[Records excerpted from a collection]
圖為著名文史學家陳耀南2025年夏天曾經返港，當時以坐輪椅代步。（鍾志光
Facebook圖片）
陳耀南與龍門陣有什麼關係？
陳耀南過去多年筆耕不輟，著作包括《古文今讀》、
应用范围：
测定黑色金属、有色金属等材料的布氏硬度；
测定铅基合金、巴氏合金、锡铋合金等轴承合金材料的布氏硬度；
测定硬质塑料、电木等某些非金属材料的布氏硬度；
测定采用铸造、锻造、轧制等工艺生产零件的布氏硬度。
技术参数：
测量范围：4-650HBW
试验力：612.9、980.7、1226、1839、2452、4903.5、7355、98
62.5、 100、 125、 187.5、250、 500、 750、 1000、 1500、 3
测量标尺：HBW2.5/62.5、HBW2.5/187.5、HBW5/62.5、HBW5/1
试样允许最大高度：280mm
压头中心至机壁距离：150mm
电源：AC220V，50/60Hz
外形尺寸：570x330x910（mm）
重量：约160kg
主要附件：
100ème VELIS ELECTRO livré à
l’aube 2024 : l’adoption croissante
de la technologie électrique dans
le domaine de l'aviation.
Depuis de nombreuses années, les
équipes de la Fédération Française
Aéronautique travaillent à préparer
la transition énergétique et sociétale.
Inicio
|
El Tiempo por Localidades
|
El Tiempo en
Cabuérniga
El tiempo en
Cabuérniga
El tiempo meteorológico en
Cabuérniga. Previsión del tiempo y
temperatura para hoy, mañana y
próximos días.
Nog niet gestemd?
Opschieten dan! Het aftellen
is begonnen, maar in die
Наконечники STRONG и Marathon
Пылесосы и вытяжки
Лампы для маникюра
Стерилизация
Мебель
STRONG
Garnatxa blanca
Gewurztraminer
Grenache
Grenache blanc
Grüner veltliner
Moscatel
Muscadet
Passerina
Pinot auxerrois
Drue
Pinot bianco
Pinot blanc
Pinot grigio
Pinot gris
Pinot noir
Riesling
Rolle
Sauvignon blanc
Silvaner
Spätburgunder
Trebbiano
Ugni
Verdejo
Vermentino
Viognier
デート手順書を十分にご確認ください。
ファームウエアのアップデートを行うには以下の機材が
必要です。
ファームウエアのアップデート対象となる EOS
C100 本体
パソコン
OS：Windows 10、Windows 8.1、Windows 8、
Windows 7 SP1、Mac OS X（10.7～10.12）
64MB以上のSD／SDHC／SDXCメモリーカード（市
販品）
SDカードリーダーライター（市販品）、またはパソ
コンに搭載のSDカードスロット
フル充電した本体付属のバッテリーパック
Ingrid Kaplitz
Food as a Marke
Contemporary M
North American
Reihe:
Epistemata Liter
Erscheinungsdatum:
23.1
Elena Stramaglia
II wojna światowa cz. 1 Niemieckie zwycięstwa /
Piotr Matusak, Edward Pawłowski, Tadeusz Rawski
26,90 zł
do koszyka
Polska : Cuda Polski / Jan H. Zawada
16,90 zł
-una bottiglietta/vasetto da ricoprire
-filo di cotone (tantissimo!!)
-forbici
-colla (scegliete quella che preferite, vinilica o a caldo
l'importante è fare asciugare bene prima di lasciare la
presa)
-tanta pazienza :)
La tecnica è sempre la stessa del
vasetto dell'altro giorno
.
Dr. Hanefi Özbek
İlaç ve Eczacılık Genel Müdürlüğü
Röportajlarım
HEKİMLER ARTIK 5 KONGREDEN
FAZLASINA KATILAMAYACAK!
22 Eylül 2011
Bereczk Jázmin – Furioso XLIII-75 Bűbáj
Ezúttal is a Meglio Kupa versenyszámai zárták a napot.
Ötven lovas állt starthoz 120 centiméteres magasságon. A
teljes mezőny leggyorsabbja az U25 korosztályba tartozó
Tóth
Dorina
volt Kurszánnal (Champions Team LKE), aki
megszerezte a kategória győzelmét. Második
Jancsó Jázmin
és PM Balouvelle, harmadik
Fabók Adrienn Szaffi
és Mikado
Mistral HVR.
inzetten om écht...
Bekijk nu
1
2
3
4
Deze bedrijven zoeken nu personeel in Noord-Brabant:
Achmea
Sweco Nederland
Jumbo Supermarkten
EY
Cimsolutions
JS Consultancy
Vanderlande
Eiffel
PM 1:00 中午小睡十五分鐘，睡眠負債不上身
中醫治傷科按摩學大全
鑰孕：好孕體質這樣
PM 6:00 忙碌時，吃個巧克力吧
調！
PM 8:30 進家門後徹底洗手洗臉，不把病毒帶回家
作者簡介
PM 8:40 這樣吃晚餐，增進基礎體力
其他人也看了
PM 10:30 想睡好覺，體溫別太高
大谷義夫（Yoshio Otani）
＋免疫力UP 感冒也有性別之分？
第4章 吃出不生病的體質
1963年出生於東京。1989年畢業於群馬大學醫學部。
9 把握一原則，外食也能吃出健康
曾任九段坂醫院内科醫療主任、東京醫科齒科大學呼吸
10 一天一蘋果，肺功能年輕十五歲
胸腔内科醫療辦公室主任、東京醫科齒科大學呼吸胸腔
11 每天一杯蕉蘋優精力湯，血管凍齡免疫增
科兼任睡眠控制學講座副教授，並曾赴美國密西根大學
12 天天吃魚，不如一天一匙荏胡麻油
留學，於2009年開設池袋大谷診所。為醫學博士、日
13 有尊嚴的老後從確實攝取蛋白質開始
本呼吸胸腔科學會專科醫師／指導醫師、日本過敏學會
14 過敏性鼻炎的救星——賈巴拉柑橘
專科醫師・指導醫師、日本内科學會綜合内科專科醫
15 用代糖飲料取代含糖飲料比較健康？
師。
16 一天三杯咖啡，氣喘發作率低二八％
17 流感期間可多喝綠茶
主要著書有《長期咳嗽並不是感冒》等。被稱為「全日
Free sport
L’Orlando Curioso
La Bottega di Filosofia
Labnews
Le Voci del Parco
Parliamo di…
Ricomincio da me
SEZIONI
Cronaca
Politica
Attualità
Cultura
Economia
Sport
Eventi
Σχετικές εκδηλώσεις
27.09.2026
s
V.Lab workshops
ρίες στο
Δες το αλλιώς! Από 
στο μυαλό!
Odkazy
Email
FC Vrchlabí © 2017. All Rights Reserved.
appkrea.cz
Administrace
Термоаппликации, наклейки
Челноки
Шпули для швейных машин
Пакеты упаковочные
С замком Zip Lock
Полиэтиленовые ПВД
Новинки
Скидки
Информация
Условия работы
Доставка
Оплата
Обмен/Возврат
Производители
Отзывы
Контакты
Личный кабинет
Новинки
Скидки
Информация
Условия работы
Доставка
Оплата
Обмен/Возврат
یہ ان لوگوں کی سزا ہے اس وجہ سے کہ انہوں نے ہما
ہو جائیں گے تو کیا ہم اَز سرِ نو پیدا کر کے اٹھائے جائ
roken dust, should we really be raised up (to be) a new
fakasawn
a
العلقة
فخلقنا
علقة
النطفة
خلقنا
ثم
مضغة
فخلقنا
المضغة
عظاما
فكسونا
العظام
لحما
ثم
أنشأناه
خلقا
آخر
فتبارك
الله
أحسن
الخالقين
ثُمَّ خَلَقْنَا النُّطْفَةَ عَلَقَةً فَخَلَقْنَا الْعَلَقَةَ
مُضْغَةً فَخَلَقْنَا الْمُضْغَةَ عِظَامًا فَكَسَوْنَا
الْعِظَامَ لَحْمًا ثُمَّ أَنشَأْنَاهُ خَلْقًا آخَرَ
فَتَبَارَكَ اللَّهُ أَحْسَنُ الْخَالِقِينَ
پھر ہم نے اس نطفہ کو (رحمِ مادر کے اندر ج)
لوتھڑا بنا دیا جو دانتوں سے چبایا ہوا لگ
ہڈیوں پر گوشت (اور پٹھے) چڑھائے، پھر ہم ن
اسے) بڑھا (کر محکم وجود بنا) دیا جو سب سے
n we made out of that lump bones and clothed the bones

### WHAT TO DO
Copy from the entries above each line in which the string "vasetto" can be found.

### TASK RESPONSE
-una bottiglietta/vasetto da ricoprire
vasetto dell'altro giorno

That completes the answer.